Giving Compass' Take:

• Lola Deja-Vu Delgadillo Vargas, a trans woman, shares her journey from sex worker to advocate working to protect sex workers and LGBTQ people in Mexico.

• How can donors identify community leaders who need financial support and resources? What are the advantages of elevating people within the community to make improvements? 

• Learn about a trans woman fighting for trans rights globally


Lola Deja-Vu Delgadillo Vargas started her long career as a sex worker in Mexico at the age of 15. After coming out to her family as transgender, she had nowhere to go. Sex work was how she survived.

Now, 20 years later, Lola has become a force for change. As the general secretary of the nonprofit Agenda Nacional Política Trans de México (National Trans Political Agenda of Mexico, or ANPT), she is a fierce advocate for dignity and equality for sex workers and LGBTQ people in Mexico.
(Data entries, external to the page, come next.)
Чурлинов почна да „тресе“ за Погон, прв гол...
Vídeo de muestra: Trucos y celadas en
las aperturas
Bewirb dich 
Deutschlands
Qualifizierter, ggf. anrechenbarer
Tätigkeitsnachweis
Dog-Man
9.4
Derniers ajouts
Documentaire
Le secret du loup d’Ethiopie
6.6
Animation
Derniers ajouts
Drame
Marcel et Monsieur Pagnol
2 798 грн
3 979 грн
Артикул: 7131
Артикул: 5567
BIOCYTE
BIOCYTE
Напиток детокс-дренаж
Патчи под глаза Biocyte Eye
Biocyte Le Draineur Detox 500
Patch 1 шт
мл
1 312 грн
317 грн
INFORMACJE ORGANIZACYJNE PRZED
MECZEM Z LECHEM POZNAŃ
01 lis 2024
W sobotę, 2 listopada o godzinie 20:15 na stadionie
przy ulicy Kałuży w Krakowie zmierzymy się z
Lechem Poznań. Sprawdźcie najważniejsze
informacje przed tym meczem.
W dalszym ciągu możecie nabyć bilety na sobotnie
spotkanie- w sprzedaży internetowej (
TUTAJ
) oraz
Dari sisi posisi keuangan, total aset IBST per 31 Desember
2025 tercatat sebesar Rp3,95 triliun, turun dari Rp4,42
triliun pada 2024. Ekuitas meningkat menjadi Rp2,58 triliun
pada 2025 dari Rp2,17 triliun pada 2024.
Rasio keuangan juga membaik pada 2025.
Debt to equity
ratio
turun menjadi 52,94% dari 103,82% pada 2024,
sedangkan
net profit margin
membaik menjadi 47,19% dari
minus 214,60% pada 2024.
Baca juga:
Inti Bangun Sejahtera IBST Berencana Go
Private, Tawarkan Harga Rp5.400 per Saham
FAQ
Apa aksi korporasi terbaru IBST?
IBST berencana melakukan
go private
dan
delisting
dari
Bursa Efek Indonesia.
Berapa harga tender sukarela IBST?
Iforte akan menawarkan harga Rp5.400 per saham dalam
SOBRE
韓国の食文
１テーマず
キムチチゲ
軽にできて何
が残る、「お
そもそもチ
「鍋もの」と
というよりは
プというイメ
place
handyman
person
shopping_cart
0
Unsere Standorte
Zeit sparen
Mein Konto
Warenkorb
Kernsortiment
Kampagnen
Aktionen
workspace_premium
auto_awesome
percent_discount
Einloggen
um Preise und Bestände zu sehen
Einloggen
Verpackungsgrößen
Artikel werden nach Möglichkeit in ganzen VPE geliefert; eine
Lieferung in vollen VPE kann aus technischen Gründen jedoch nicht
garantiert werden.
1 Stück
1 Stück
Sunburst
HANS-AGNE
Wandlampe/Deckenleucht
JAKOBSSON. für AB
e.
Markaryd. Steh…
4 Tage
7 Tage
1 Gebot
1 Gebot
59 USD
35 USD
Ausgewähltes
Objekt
Why did you decide to work for gender equality?

Since the first week I started as a sex worker at 15, I suffered human rights abuses by public institutions. The police would hit us, abuse us, lock us up; all under the pretense that we were spreading HIV.
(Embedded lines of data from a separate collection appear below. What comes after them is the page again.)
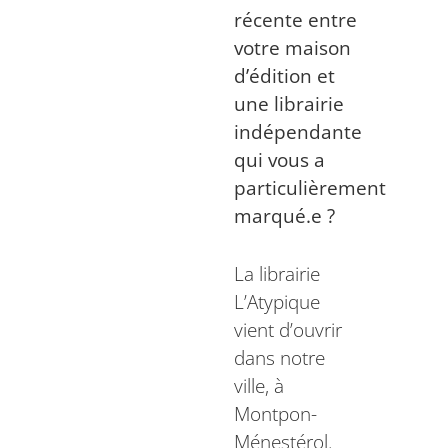
récente entre
votre maison
d’édition et
une librairie
indépendante
qui vous a
particulièrement
marqué.e ?
La librairie
L’Atypique
vient d’ouvrir
dans notre
ville, à
Montpon-
Ménestérol.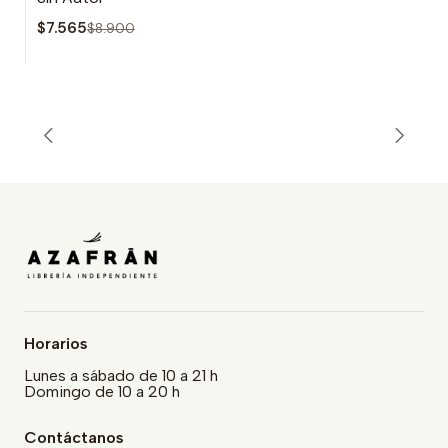
$7.565
$8.900
Horarios
Lunes a sábado de 10 a 21 h
Domingo de 10 a 20 h
Contáctanos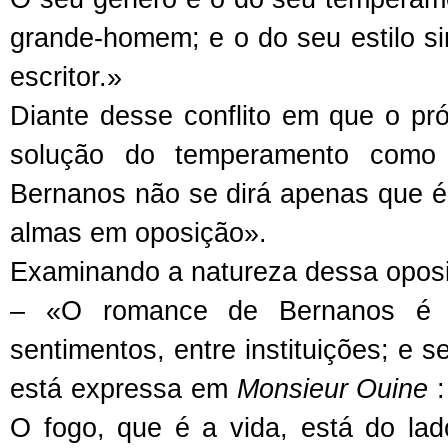
grande-homem; e o do seu estilo si
escritor.»
Diante desse conflito em que o próp
solução do temperamento como 
Bernanos não se dirá apenas que 
almas em oposição».
Examinando a natureza dessa oposiç
– «O romance de Bernanos é o
sentimentos, entre instituições; e s
está expressa em
Monsieur Ouine
:
O fogo, que é a vida, está do lad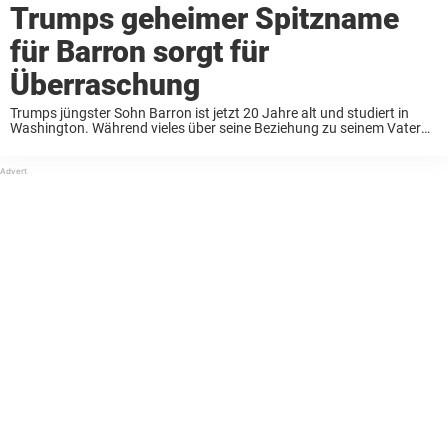
Trumps geheimer Spitzname
für Barron sorgt für
Überraschung
Trumps jüngster Sohn Barron ist jetzt 20 Jahre alt und studiert in
Washington. Während vieles über seine Beziehung zu seinem Vater
privat bleibt, ist kürzlich ein kleines, aber bemerkenswertes Detail ans
Licht gekommen: Donalds überraschender ...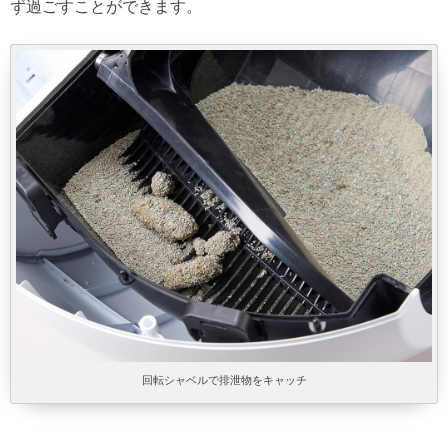
ず過ごすことができます。
回転シャベルで排泄物をキャッチ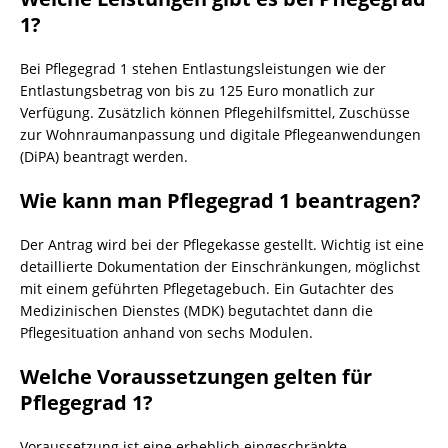
1?
Bei Pflegegrad 1 stehen Entlastungsleistungen wie der
Entlastungsbetrag von bis zu 125 Euro monatlich zur
Verfügung. Zusätzlich können Pflegehilfsmittel, Zuschüsse
zur Wohnraumanpassung und digitale Pflegeanwendungen
(DiPA) beantragt werden.
Wie kann man Pflegegrad 1 beantragen?
Der Antrag wird bei der Pflegekasse gestellt. Wichtig ist eine
detaillierte Dokumentation der Einschränkungen, möglichst
mit einem geführten Pflegetagebuch. Ein Gutachter des
Medizinischen Dienstes (MDK) begutachtet dann die
Pflegesituation anhand von sechs Modulen.
Welche Voraussetzungen gelten für
Pflegegrad 1?
Voraussetzung ist eine erheblich eingeschränkte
We started getting informed and defending ourselves. We worked with sex workers’ organizations to educate people that we weren’t spreading HIV. Our bodies were our tools—if our bodies stopped working we couldn’t make a living.

Since then, I’ve been working for more than 20 years to organize and protect sex workers. We’re always helping our co workers know what their rights are, because if we don’t defend ourselves the authorities can extort us, lock us up, etc. But after a while we realized that we can’t just help people defend themselves, we also need to change the law.